À Pékin, une annonce digne d’un roman d’anticipation a jeté le trouble : la start-up chinoise Kaiwa Technology a présenté son projet de robot humanoïde équipé d’un utérus artificiel, capable de mener une grossesse à terme.
Derrière la promesse d’une révolution médicale, ce prototype attendu pour 2026 soulève d’immenses questions éthiques et sociétales. Présenté lors de la World Robot Conference en août 2025, le projet Kaiwa repose sur un humanoïde à taille réelle doté d’un utérus artificiel inséré dans son abdomen. Le robot embarquerait une poche de liquide amniotique synthétique, des capteurs biométriques et un système de nutrition, simulant l’environnement intra-utérin. Objectif affiché par Zhang Qifeng, fondateur de Kaiwa Technology : s’affranchir totalement du corps humain pour concevoir et porter un enfant. Le coût annoncé – entre 11 000 et 14 000 € – serait très inférieur aux montants atteints par les gestations pour autrui aux États-Unis, estimées entre 100 000 et 200 000 dollars.
Une innovation entre espoir et vertige
Sur le papier, l’initiative pourrait représenter une alternative pour des couples infertiles ou privés d’accès à la GPA. Mais elle bouleverse les repères. À qui appartiendrait l’enfant ? Quelle valeur juridique donner à la machine ? Et surtout, quel rôle symbolique et biologique restera-t-il aux femmes si la grossesse devient un processus externalisé et mécanisé ? Ces interrogations, loin d’être théoriques, alimentent déjà de vifs débats au sein des autorités de la province du Guangdong, où un cadre légal est à l’étude.
Le spectre d’une maternité déshumanisée
Pour de nombreux bioéthiciens, le danger réside dans la perte de sens. « Le choix de donner la vie ne devrait pas appartenir à un algorithme, mais à une conscience responsable », alerte une réflexion citée par India Today. La grossesse n’est pas seulement une fonction biologique : elle est aussi une expérience sensorielle, affective et sociale. La réduire à une mécanique reproductrice reviendrait à nier la dimension humaine de la maternité.
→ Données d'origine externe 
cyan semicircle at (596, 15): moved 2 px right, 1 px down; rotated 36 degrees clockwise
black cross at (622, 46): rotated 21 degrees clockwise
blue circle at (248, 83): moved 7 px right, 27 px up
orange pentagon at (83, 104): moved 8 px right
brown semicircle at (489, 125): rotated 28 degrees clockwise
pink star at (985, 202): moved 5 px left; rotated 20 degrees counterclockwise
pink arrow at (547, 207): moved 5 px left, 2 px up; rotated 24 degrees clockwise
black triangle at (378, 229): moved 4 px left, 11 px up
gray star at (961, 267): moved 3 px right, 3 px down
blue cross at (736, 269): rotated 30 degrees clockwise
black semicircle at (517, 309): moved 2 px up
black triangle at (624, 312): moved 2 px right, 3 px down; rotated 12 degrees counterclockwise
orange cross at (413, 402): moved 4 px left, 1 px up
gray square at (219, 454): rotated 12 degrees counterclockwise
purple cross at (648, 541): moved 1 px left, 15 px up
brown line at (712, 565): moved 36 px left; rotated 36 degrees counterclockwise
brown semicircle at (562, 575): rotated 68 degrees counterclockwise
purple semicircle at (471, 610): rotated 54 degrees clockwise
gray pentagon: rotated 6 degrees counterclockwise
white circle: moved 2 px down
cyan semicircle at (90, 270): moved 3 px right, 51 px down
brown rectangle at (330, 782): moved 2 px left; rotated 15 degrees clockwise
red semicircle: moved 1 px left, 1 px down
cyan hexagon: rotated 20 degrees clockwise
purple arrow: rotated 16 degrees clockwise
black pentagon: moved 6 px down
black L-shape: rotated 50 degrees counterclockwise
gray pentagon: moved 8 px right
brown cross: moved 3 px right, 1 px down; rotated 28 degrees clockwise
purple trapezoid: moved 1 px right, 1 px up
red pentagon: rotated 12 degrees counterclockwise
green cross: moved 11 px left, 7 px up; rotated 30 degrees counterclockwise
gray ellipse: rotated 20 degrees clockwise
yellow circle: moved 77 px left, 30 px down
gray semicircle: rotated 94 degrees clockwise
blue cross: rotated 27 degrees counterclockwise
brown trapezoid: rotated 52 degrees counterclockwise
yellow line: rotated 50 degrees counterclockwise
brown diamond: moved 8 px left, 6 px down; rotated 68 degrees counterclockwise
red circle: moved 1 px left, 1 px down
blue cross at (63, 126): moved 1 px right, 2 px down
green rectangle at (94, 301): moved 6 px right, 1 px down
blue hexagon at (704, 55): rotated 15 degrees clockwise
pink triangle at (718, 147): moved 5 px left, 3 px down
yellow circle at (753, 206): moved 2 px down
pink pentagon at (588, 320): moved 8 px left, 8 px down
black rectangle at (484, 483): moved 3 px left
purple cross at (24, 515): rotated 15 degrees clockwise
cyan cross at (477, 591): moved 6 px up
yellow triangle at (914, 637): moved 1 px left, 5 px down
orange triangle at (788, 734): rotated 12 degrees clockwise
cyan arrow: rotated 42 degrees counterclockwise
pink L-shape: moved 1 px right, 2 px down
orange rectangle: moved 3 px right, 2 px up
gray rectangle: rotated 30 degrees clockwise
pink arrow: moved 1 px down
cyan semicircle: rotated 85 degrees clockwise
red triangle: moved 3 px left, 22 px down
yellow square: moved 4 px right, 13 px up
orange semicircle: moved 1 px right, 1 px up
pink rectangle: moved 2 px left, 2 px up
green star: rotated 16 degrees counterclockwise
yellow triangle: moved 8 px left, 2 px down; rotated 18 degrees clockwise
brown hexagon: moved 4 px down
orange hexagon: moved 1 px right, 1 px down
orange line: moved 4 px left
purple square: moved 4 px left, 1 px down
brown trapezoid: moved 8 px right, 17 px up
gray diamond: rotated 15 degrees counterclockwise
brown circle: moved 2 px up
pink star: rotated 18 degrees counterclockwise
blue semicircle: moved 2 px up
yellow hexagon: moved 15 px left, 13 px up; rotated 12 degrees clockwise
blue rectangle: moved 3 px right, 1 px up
Les craintes féministes et sociales
Les critiques féministes s’élèvent déjà, voyant dans cette innovation une nouvelle étape du contrôle technoscientifique du corps des femmes. Dès les années 1980, des penseuses comme Andrea Dworkin dénonçaient la médicalisation excessive de la grossesse. Aujourd’hui, avec l’utérus artificiel intégré à un robot, c’est l’idée même de la maternité qui risque d’être dépossédée de son lien corporel. Dans un monde où la natalité devient un enjeu économique et démographique, certains redoutent que la femme ne soit reléguée à un rôle secondaire dans le processus de donner la vie.
Une frontière fragile entre prouesse et dystopie
Le projet Kaiwa illustre l’ambivalence des avancées scientifiques. Il pourrait ouvrir des pistes inédites en médecine reproductive, mais menace aussi de transformer radicalement le sens de la filiation. Peut-on déléguer l’acte de porter un enfant à une machine sans bouleverser notre conception de la famille et de l’humanité ? La réponse dépasse les laboratoires : elle engage une réflexion philosophique, juridique et sociale que la Chine, et plus largement le monde, devront aborder sans tarder.